June 29, 1992 LP Storm

6:20 pm west view7:30 pm west view8:30 pm north view
There is a single distinct lowering of the cloud base far off at the western horizon. The cloud was rotating rapidly, and nearer the camera is a long tail of a cloud that wrapped around to the north and entered the northwest flank of the storm. There are two distinct lowerings of the cloud base at this time. One has a short tail that extends toward the south. This photo late in the day shows the remains of the LP storm, a distinct pedestal and tower above, as it passed to the north of me. Note the greenish brown layer near the earth composed of moisture and dust moved by the relentless east wind.

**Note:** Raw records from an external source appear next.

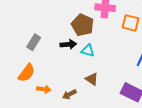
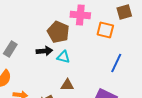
brown triangle: (92, 79) -> (67, 85), turned -32

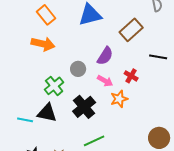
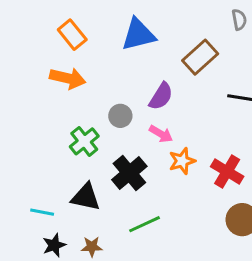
red cross: (131, 76) -> (227, 171), moved, size x1.5
black triangle: (47, 113) -> (86, 197), moved
cyan line: (25, 120) -> (42, 212), moved

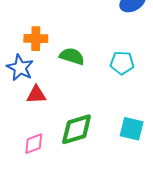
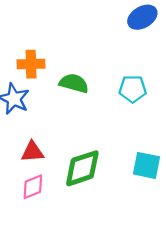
red triangle: (36, 95) -> (33, 152), moved

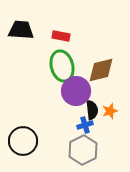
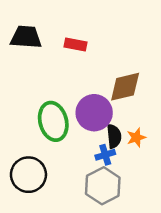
green ellipse: (62, 66) -> (53, 121), moved

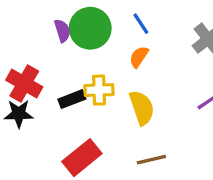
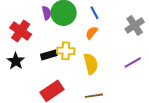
red cross: (24, 84) -> (21, 31), moved
black star: (19, 114) -> (16, 61), turned 30

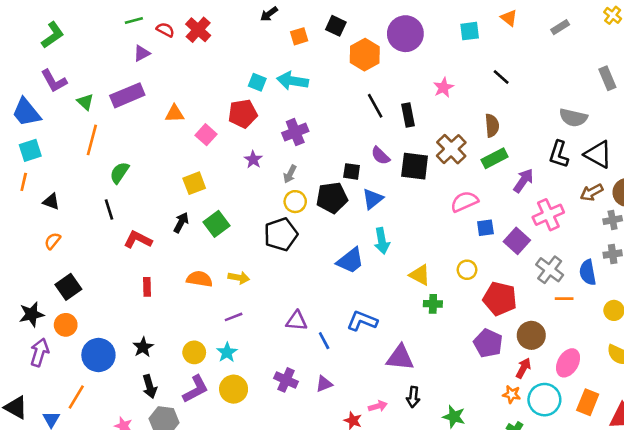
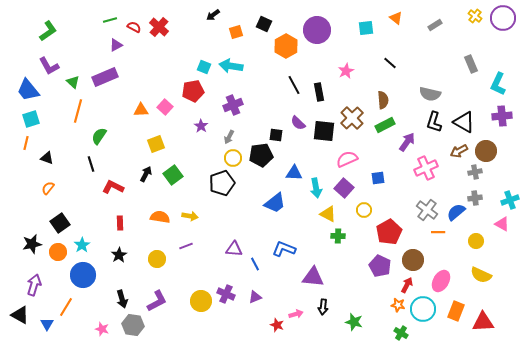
orange triangle: (175, 114) -> (141, 110), moved
gray semicircle: (573, 118) -> (430, 94), moved
blue triangle: (373, 199) -> (294, 173), moved, turned 42
pink semicircle: (464, 202) -> (347, 159), moved
cyan arrow: (382, 241) -> (316, 188), moved
purple square: (517, 241) -> (344, 188), moved
blue semicircle: (588, 272) -> (456, 212), turned 60
red pentagon: (500, 299) -> (389, 232), turned 30
black star: (143, 347) -> (119, 255), moved
purple arrow: (39, 352) -> (34, 285), moved
yellow circle: (194, 352) -> (157, 259), moved
cyan star: (227, 352) -> (82, 245), moved
yellow circle: (234, 389) -> (201, 301), moved

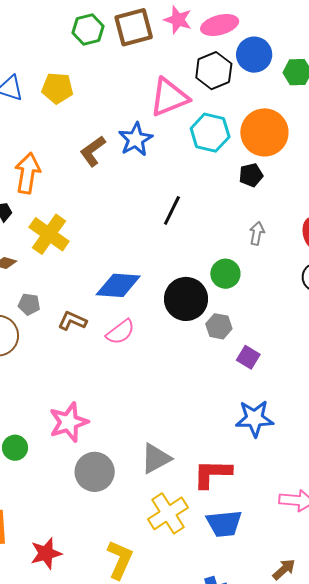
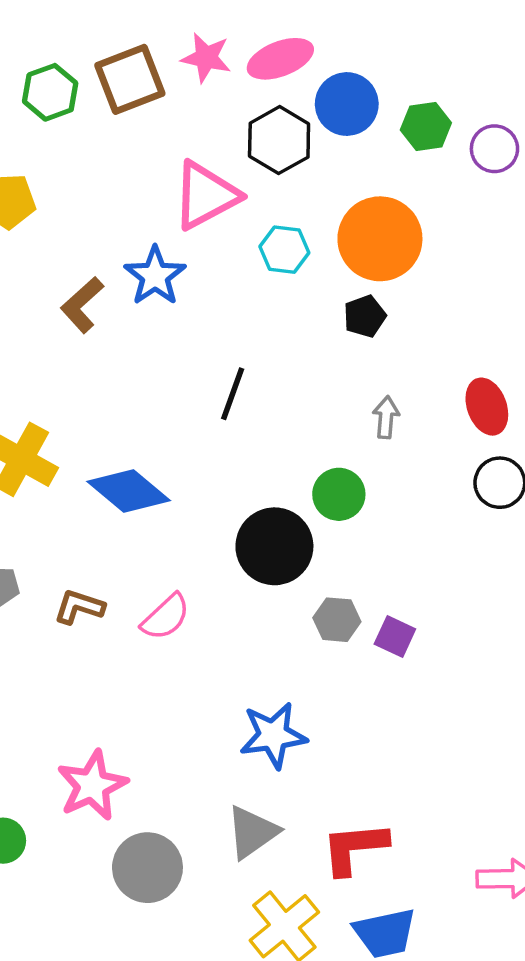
cyan hexagon: (210, 133) -> (284, 250), size x0.7
blue diamond: (118, 285) -> (129, 491), moved, turned 42
gray hexagon: (219, 326) -> (337, 620), moved
blue star: (255, 418) -> (273, 735), moved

The drawing below is from my notebook, and attempts to convey what the LP storm looked like near the end of its life as the gloom of night fell on the ranch. The wall cloud or base is saucer-shaped, with two columnar towers rising above capped by two anvils and some other obscurance. Because I knew nothing of LP storms at the time, I simply catalogued the columns as enigmatic.

June 26, 1999 Goshen County, Wyoming I no longer live in Goshen County, Wyoming, but my brother does. Two LP storms pass through the area this day; both originate over Laramie Peak. One passes over Lagrange, Wyoming and takes a right turn toward Kimbal and eventually Imperial, Nebraska. The other occurs hours later and runs almost straight east on the Goshen County, Laramie County line about 5 miles south of Lagrange. My brother's ranch is northwest of Lagrange. In the first storm he is pelted by hail, not heavy, but of huge stones. Some of these are the size of a small fist and shaped about the same. Days later the cows are still sore from this misfortune. There are two tornado funnels and one full tornado that touches down two miles southwest of his home.

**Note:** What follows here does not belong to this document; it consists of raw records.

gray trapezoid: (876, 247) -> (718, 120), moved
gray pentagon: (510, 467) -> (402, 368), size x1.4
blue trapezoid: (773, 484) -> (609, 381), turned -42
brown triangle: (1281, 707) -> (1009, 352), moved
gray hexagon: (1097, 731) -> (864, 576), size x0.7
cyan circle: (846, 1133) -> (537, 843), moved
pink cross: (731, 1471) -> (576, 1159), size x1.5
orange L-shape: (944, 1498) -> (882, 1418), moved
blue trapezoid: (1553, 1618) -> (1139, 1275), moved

The second storm is far enough to the south that my brother can get a very good look at it. The cloud itself is black and has an umbrella-shaped (my brother would say saucer-shaped) wall cloud below. The whole thing appears to be rotating quickly. Now and then he thinks that the cloud shoots out a thin funnel toward earth, but these dissipate almost immediately and none of them reach the ground. "Scariest cloud he has ever seen," is how he described it.

The timing of terrible hail storms we have suffered over the years suggests that LP storms strike the Goshen Hole country almost always in the last 10 days of June. This happens when a sort of dry-line typically hangs across the area.

May 4, 2000 Goshen County, Wyoming During the night of May 4 my brother had a center-pivot irrigation system destroyed by an unobserved storm. Another such system was destroyed in exactly the same manner some 6 miles to the east in Nebraska. Although no one actually observed the destruction of the system, there is strong evidence to suggest that it was a tornado. The irrigation system weighs between 25 and 60 tons depending on how much water it contains. Damage to the hay field in which it sat showed that only the end tower dragged across the ground. There being no evidence of any drag marks for the other 6 segments of the system suggests that they were airborne during their journey. The system was crumpled and over-turned about 50 feet to the east of where it originally sat. What is most interesting about this, assuming that it was indeed tornado damage, is the number of tornadoes that have visited a small area in eastern Wyoming over the past few decades. Statistics indicate that this region has 1 tornado per 10,000 square miles per year. In three decades I can list 8 or more in a 1,000 square mile area. Could the unusual terrain be the cause, or is this just the expected variation of a small sample?